A petition drive to remove three Flambeau School Board members failed due to a lack of proper documentation for the recall effort.

Petitioners gathered 482 signatures to recall two board members and 481 for the third, more than the minimum needed to force the recall. However, petition documents did not include written reasons for why petitioners were seeking a recall as required by state law.

Petitioners were seeking to recall board President Sam Stewart, Vice President Pat Anderson and Clerk Danielle Zimmer.

“I’m a little relieved,” Stewart said.

Petitioners gathered well over the 398 signatures needed to force a recall if all paperwork had met state law requirements.

“I didn’t find any [signatures] that were not valid,” said Rusk County Clerk Loren Beebe, who validated petitions to avoid the appearance of conflict of interest for Zimmer as board clerk and her father as board president among those facing possible recall.

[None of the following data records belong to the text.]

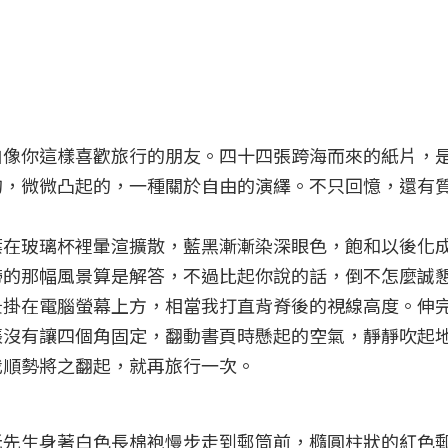
自像你這樣喜歡旅行的朋友。四十四張跨海而來的紙片，
的，微微凸起的，一種關於自由的演繹。不只回憶，還有
葉在玻璃杯裡暈渲擴散，藍黑漸漸染深眼色，飽和以後化
帶的那幅風景算是解答，不過比起你說的話，倒不怎麼誠
景掛在電腦螢幕上方，相當我打直背脊後的視線高度。伸
張沒有讓四個角固定，翻動書頁時懸起的空氣，靜靜吹起
我順勢將之翻起，就再旅行一次。
老先生身著白色長棉袍慢步走到郵筒前，橢圓柱狀的紅色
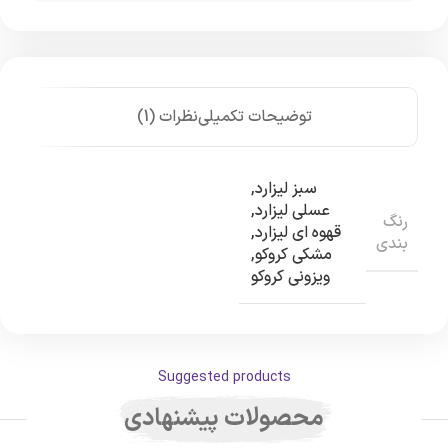
توضیحات تکمیلی
نظرات (1)
سبز لیزارد
,
عسلی لیزارد
,
رنگ
قهوه ای لیزارد
,
بندی
مشکی کروکو
,
ویزونی کروکو
Suggested products
محصولات پیشنهادی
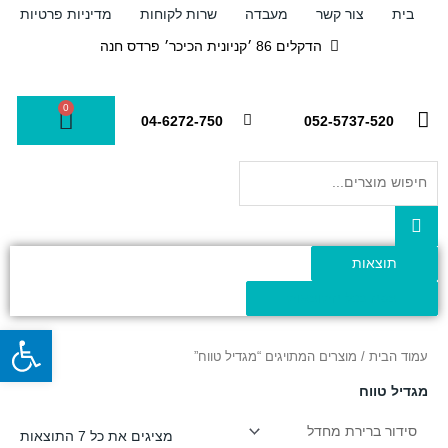
ילוג
בית
צור קשר
מעבדה
שרות לקוחות
מדיניות פרטיות
תוכן
הדקלים 86 ׳קניונית הכיכר׳ פרדס חנה
0
עגלת
04-6272-750
052-5737-520
קניות
Search
...
תוצאות
צפה בכל התוצאות
פתח
עמוד הבית
/ מוצרים המתויגים “מגדיל טווח”
מגדיל טווח
מציגים את כל ⁦7⁩ התוצאות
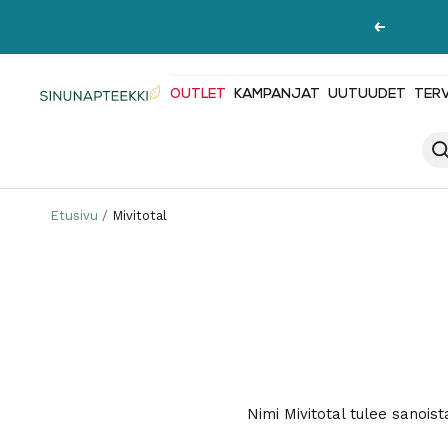
Siirry
Edellinen
sisältöön
OUTLET
KAMPANJAT
UUTUUDET
TER
Sinunapteekki.fi
Etusivu
Mivitotal
Nimi Mivitotal tulee sanoista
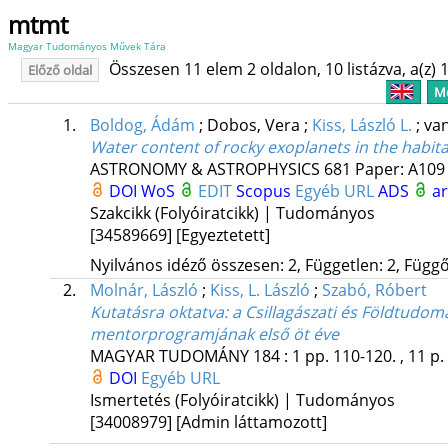
mtmt
Magyar Tudományos Művek Tára
Összesen 11 elem 2 oldalon, 10 listázva, a(z) 1
Előző oldal
Me
1.
Boldog, Ádám
;
Dobos, Vera
;
Kiss, László L.
;
van
Water content of rocky exoplanets in the habit
ASTRONOMY & ASTROPHYSICS
681
Paper: A109 
DOI
WoS
EDIT
Scopus
Egyéb URL
ADS
ar
Szakcikk (Folyóiratcikk) | Tudományos
[34589669]
[Egyeztetett]
Nyilvános idéző összesen: 2, Független: 2, Függő:
2.
Molnár, László
;
Kiss, L. László
;
Szabó, Róbert
Kutatásra oktatva: a Csillagászati és Földtudomá
mentorprogramjának első öt éve
MAGYAR TUDOMÁNY
184
:
1
pp. 110-120. , 11 p.
DOI
Egyéb URL
Ismertetés (Folyóiratcikk) | Tudományos
[34008979]
[Admin láttamozott]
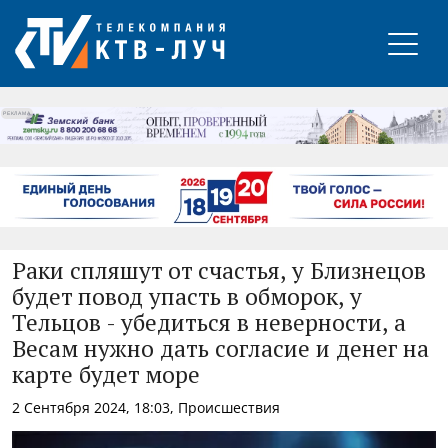
РЕКЛАМА
Раки спляшут от счастья, у Близнецов
будет повод упасть в обморок, у
Тельцов - убедиться в неверности, а
Весам нужно дать согласие и денег на
карте будет море
2 Сентября 2024, 18:03, Происшествия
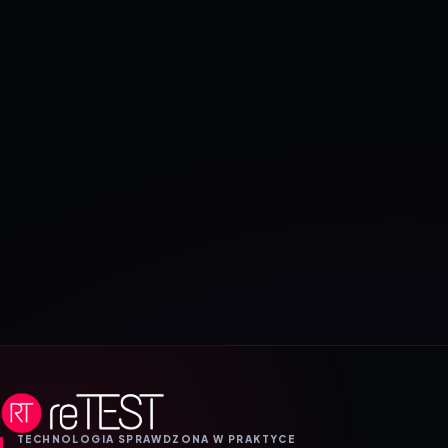
TECHNOLOGIA SPRAWDZONA W PRAKTYCE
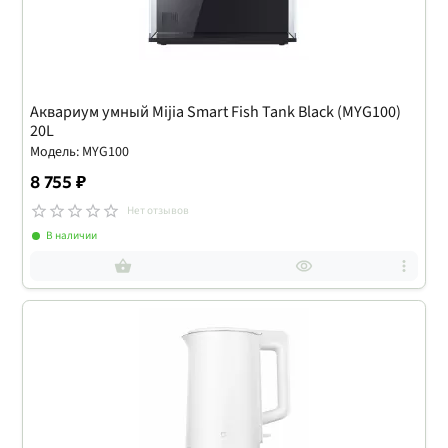
Аквариум умный Mijia Smart Fish Tank Black (MYG100)
20L
Модель: MYG100
8 755 ₽
Нет отзывов
В наличии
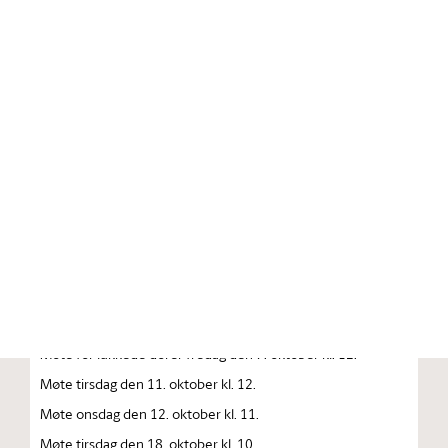
Stortinget.no
Publikasjon
STORTINGSTIDENDE INNEHOLDENDE 128. ORDENTLIGE
STORTINGS FORHANDLINGER 1983 — 1984
FORHANDLINGER I STORTINGET STORTINGETS
SAMMENTREDEN
År 1983, lørdag den 1. oktober kl. 13
Åpning av det 128. ordentlige Storting.
Møte onsdag den 5. oktober kl. 10.
Møte for lukkede dører fredag den 7. oktober kl. 12.
Møte tirsdag den 11. oktober kl. 12.
Møte onsdag den 12. oktober kl. 11.
Møte tirsdag den 18. oktober kl. 10.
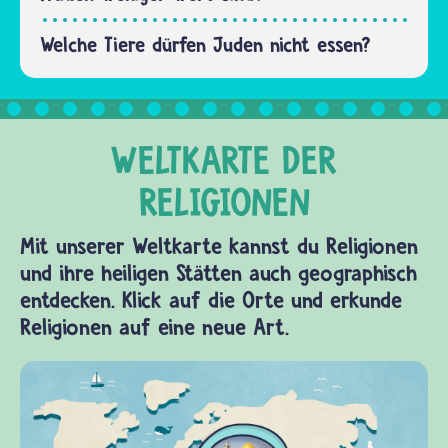
die Bar…
Welche Tiere dürfen Juden nicht essen?
Mit unserer Weltkarte kannst du Religionen
und ihre heiligen Stätten auch geographisch
entdecken. Klick auf die Orte und erkunde
Religionen auf eine neue Art.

Based on a careful examination of the recall petition, it was found that the header of the petition recall of the board members did not contain a reason for the recall which is related to the official responsibilities of the official, as required by Wis. Stat. 9.10(2)(b), according to Beebe.

“[I] hereby determine that the petition is insufficient,” Beebe said.

Petitioner Sara Baker thanked voters who signed the petitions. She said the group are considering launching another petition drive, perhaps coinciding with the spring election next year. Other petitioners included Doug Verdegan and Ruth Opachen.

“The process involved a lot of people and a lot of hours of work, talking with people and educating them on the reason for the recall,” Baker said.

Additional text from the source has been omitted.